American semiconductor supplier Microchip Technology Incorporated has confirmed that employee information was stolen from systems compromised in an August cyberattack, which was later claimed by the Play ransomware gang.
Headquartered in Chandler, Arizona, the chipmaker has around 123,000 customers from multiple industry sectors, including industrial, automotive, consumer, aerospace and defense, communications, and computing markets.
On August 20, Microchip Technology disclosed that operations at multiple manufacturing facilities were affected by a cyberattack discovered on August 17. The incident impacted the company’s ability to meet orders and forced it to shut down some of its systems and isolate the affected ones to contain the breach.
In a Wednesday filing with the U.S. Securities and Exchange Commission, Microchip Technology revealed that its operationally critical IT systems are now back online, with operations “substantially restored” and the company processing customer orders and shipping products for over a week.
Microchip Technology added that the attackers had stolen some employee data from its systems but it has yet to find evidence that customer information was also exfiltrated during the breach.
“While the investigation is continuing, the Company believes that the unauthorized party obtained information stored in certain Company IT systems, including, for example, employee contact information and some encrypted and hashed passwords. We have not identified any customer or supplier data that has been obtained by the unauthorized party,” Microchip Technology said.
“The Company is aware that an unauthorized party claims to have acquired and posted online certain data from the Company’s systems. The Company is investigating the validity of this claim with assistance from its outside cybersecurity and forensic experts.”
Attack claimed by Play ransomware
Microchip Technology is still evaluating the extent and impact of the cyberattack with help from external cybersecurity experts. It’s also still restoring IT systems that were impacted in the incident.
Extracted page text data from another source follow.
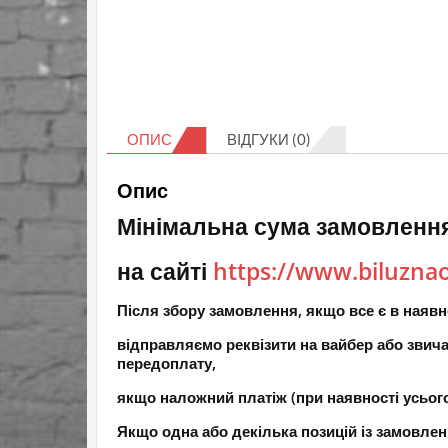
ОПИС
ВІДГУКИ (0)
Опис
Мінімальна сума замовлення
на сайті
https://www.biluzna
Після збору замовлення, якщо все є в наявн
відправляємо реквізити на вайбер або зви
передоплату,
якщо наложний платіж (при наявності усьог
Якщо одна або декілька позицій із замовлен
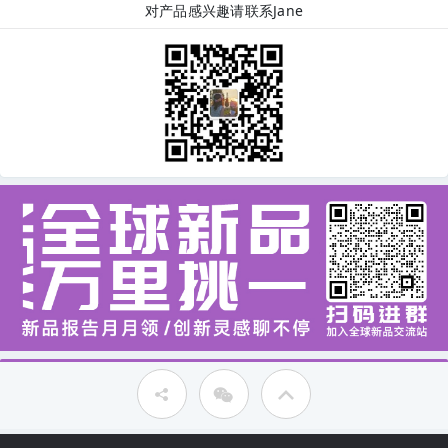
对产品感兴趣请联系Jane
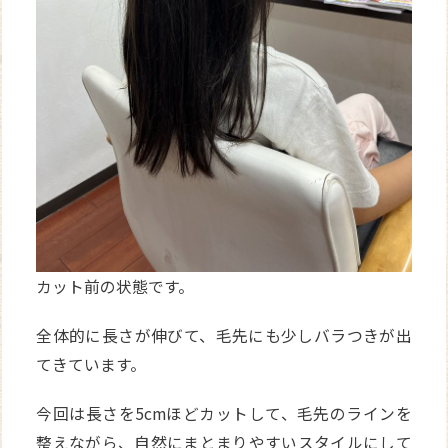
カット前の状態です。
全体的に長さが伸びて、毛先にも少しバラつきが出
てきています。
今回は長さを5cmほどカットして、毛先のラインを
整えながら、自然にまとまりやすいスタイルにして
Despite still working on recovery after the attack, the company says it’s been processing customer orders and shipping products for over a week.
Even though Microchip Technology is still investigating the nature and scope of the cyberattack, the Play ransomware gang claimed responsibility on August 29, when it added the American chipmaker to its data leak website on the dark web.
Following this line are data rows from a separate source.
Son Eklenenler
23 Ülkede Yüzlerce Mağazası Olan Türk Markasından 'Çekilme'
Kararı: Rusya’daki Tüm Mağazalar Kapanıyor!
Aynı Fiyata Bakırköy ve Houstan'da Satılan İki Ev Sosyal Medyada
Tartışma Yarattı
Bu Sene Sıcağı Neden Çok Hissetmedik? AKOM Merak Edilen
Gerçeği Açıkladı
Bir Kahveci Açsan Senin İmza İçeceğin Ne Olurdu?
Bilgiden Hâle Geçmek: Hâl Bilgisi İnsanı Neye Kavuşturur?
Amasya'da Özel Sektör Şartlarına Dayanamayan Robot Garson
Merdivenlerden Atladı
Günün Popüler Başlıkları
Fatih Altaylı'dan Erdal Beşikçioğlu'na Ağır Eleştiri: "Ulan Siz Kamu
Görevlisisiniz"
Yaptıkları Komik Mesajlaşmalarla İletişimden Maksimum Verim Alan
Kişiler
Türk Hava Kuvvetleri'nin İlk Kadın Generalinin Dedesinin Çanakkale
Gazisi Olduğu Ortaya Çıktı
They claimed to have stolen a wide range of information from Microchip Technology’s compromised systems, including “private and personal confidential data, clients documents, budget, payroll, accounting, contracts, taxes, IDs, finance information,” and more.
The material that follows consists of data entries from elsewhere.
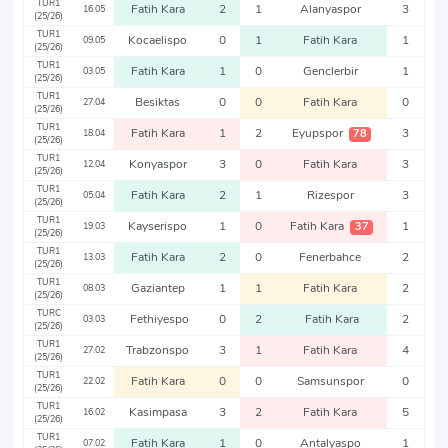
TUR1
Fatih Kara
2
1
Alanyaspor
3
16.05
(25/26)
TUR1
Kocaelispo
0
1
Fatih Kara
1
09.05
(25/26)
TUR1
Fatih Kara
1
0
Genclerbir
1
03.05
(25/26)
TUR1
Besiktas
0
0
Fatih Kara
0
27.04
(25/26)
TUR1
Fatih Kara
1
2
Eyupspor
3
78
18.04
(25/26)
TUR1
Konyaspor
3
0
Fatih Kara
3
12.04
(25/26)
TUR1
Fatih Kara
2
1
Rizespor
3
05.04
(25/26)
TUR1
Kayserispo
1
0
Fatih Kara
1
37
19.03
(25/26)
TUR1
Fatih Kara
2
0
Fenerbahce
2
13.03
(25/26)
TUR1
Gaziantep
1
1
Fatih Kara
2
08.03
(25/26)
TURC
Fethiyespo
0
2
Fatih Kara
2
03.03
(25/26)
TUR1
Trabzonspo
3
1
Fatih Kara
4
27.02
(25/26)
TUR1
Fatih Kara
0
0
Samsunspor
0
22.02
(25/26)
TUR1
Kasimpasa
3
2
Fatih Kara
5
16.02
(25/26)
TUR1
Fatih Kara
1
0
Antalyaspo
1
07.02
The ransomware gang has since partially leaked the allegedly stolen data and threatened to leak the rest of it if the company doesn’t react to the leak.
Play ransomware emerged in June 2022, with initial victims seeking help through BleepingComputer’s forums. Play operators steal sensitive data from compromised systems to use in double-extortion schemes, putting pressure on victims to pay a ransom if they want to avoid having their data leaked online.
Notable Play ransomware victims include cloud computing company Rackspace, car retailer giant Arnold Clark, the Belgian city of Antwerp, the City of Oakland in California, and, most recently, Dallas County.
In collaboration with CISA and the Australian Cyber Security Centre (ACSC), the FBI also issued a joint advisory in December warning that this ransomware group had breached around 300 organizations globally as of October 2023.